My blog ate my homework
My initial commitment to daily blogging during the conference pretty much fell apart along with my psyche after day 2. For anyone who saw my presentation on day 3 and thought it made sense, it's probably only because we were all in the same sleep-deprived, adrenaline-fuelled, caffeine-overloaded state of laser-light-show synaesthesia, and it won't make sense again until next year.
That said, the presentation seemed to be well-received, and I always enjoy doing a practical demo of specialization just because it utterly deflates both hype and counter-hype: you can do it in an hour, it works, it's just a technique and the mechanics are actually pretty simple.
After the conference I slept for about twelve hours.

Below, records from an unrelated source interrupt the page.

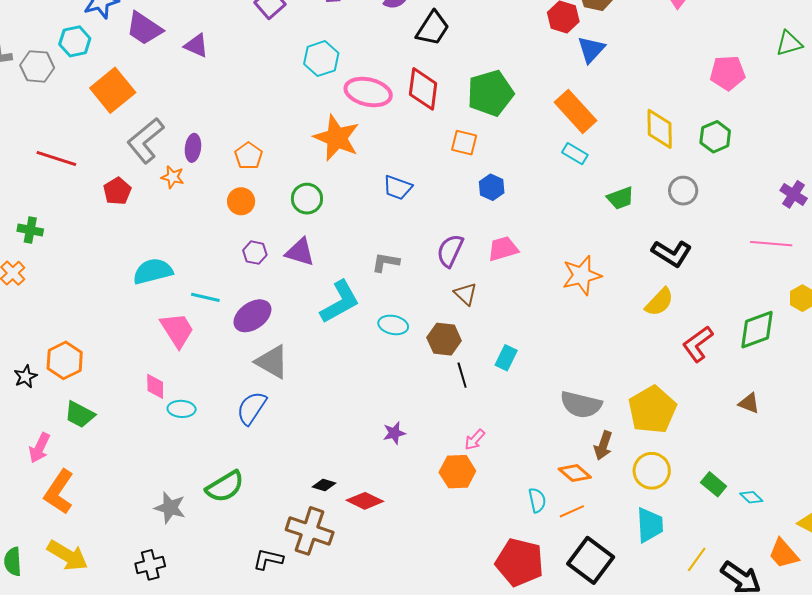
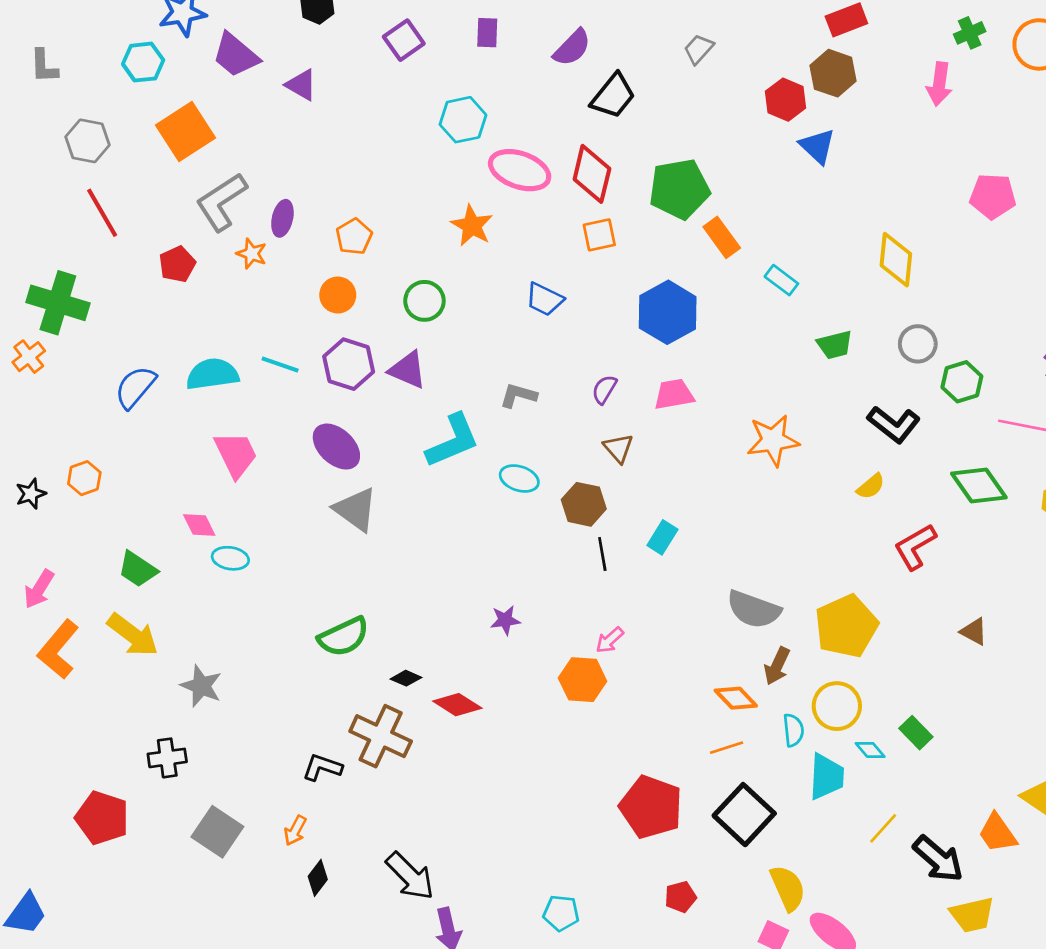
blue triangle: (591, 49) -> (817, 146), turned -36
gray hexagon: (37, 66) -> (88, 141), moved
orange rectangle: (576, 111) -> (722, 237), moved, size x0.7
green hexagon: (715, 137) -> (962, 382), moved
orange star: (337, 138) -> (472, 226), size x0.7
orange square: (464, 143) -> (599, 235), moved, turned -32
red line: (56, 159) -> (102, 213), turned 36
blue hexagon: (492, 187) -> (668, 312), size x1.8
green cross: (30, 230) -> (58, 303), size x1.8
purple semicircle: (450, 251) -> (604, 389), size x0.7
purple hexagon: (255, 253) -> (349, 364), size x1.6
cyan line: (205, 297) -> (280, 364), moved
yellow semicircle: (659, 302) -> (871, 486), size x0.7
purple ellipse: (252, 316) -> (336, 447), turned 72
green diamond: (757, 330) -> (979, 485), moved, turned 69
orange hexagon: (65, 360) -> (84, 478), size x0.7
pink diamond: (155, 386) -> (199, 525), turned -32
blue semicircle: (252, 408) -> (135, 387), moved
green trapezoid: (80, 415) -> (138, 569), moved
green semicircle: (225, 487) -> (344, 637), moved
cyan diamond: (751, 497) -> (870, 750), moved
cyan semicircle: (537, 500) -> (793, 730), moved
yellow arrow: (68, 555) -> (133, 635), moved

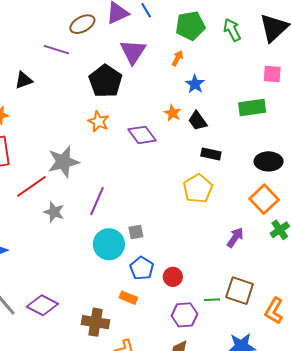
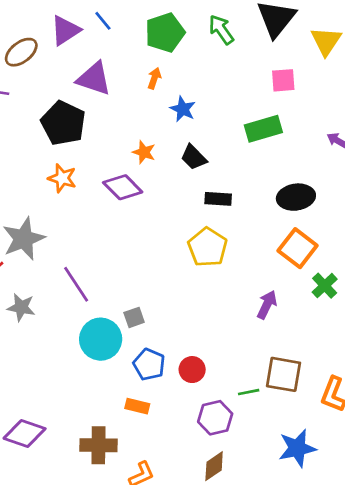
purple triangle: (133, 52) -> (94, 79), turned -36
orange star: (172, 113) -> (144, 152), moved
purple line: (97, 201) -> (76, 284), turned -48

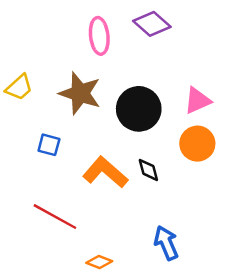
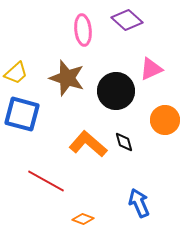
pink triangle: (197, 101) -> (151, 69), moved
blue square: (49, 145) -> (22, 114), moved, size x1.8

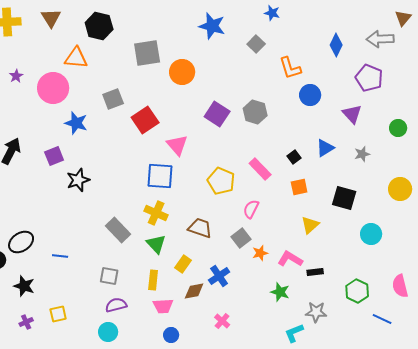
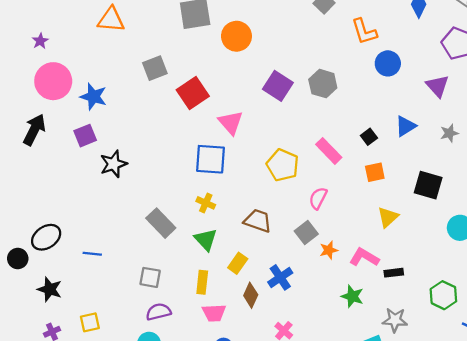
pink circle: (53, 88) -> (53, 81), moved
blue star: (76, 123) -> (93, 97), moved
yellow cross: (156, 213) -> (206, 203), size x0.7
brown diamond: (194, 291) -> (251, 295), turned -55

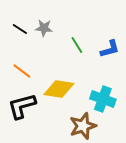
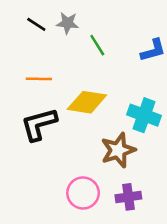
green line: (77, 45) -> (97, 45), moved
orange line: (22, 71) -> (39, 79), turned -36

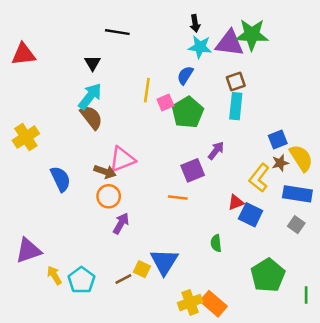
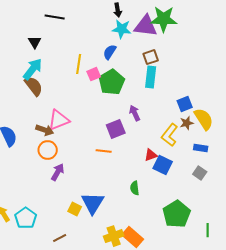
purple arrow: (216, 151) -> (135, 113), turned -63
blue rectangle: (297, 194) -> (201, 148), size x0.6
brown line: (123, 279) -> (60, 238), moved

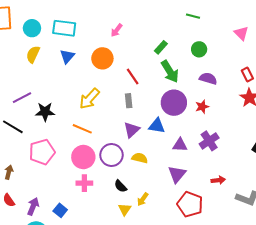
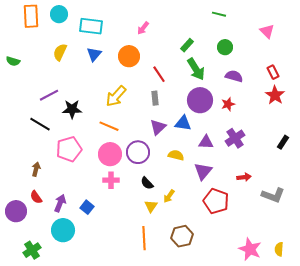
cyan circle: (32, 28) -> (59, 14), moved
yellow semicircle: (140, 158) -> (176, 155), moved

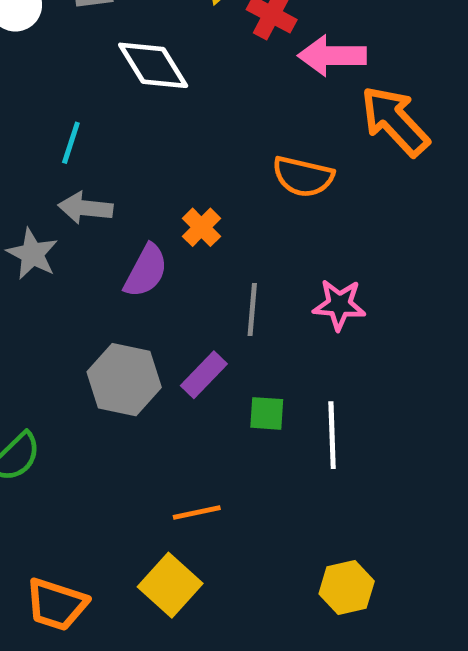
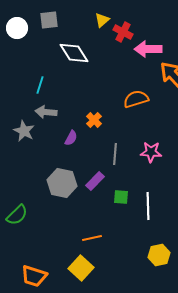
orange semicircle: (303, 177) -> (136, 99), turned 150
purple semicircle: (146, 271) -> (71, 138), size x0.7
yellow hexagon: (347, 587) -> (159, 255), moved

I could have sworn it snowed at some point, but given that I'm from Toronto and I was in North Carolina, that was probably just homesickness-induced hallucinations.
I followed up the conference with a trip out to Mississauga for the STC Toronto conference, where I gave a half-day workshop introducing DITA and some simple authoring guidelines.
And then I started trying to catch up on my blogging. Hence the title of this post.
I'm relatively sure I posted (belatedly) about the final day of DITA 2006 Spring Edition, including a shamefully prolix waffle about what exactly to call DITA 2006 (is it DITA North America? DITA Spring?) given the need to differentiate from the other DITA 2006 later this year (the sequel to the first DITA 2006 ever, in the fall, in Europe).
Waffles aside (mmm... waffles), the blog is gone, and I'm trying again on a Thursday night. My thought post-conference was to try blogging regularly on Tuesdays and Thursdays, and I will keep trying, with the understanding that my early failures are simply to establish an alibi for future ones.
Now back to uploading conference materials... on my fourth timeout on the various websites. At this point, I'm totally understanding where the Luddites were coming from: it's not that technology needs to be broken, it's that looking at it funny causes breakage.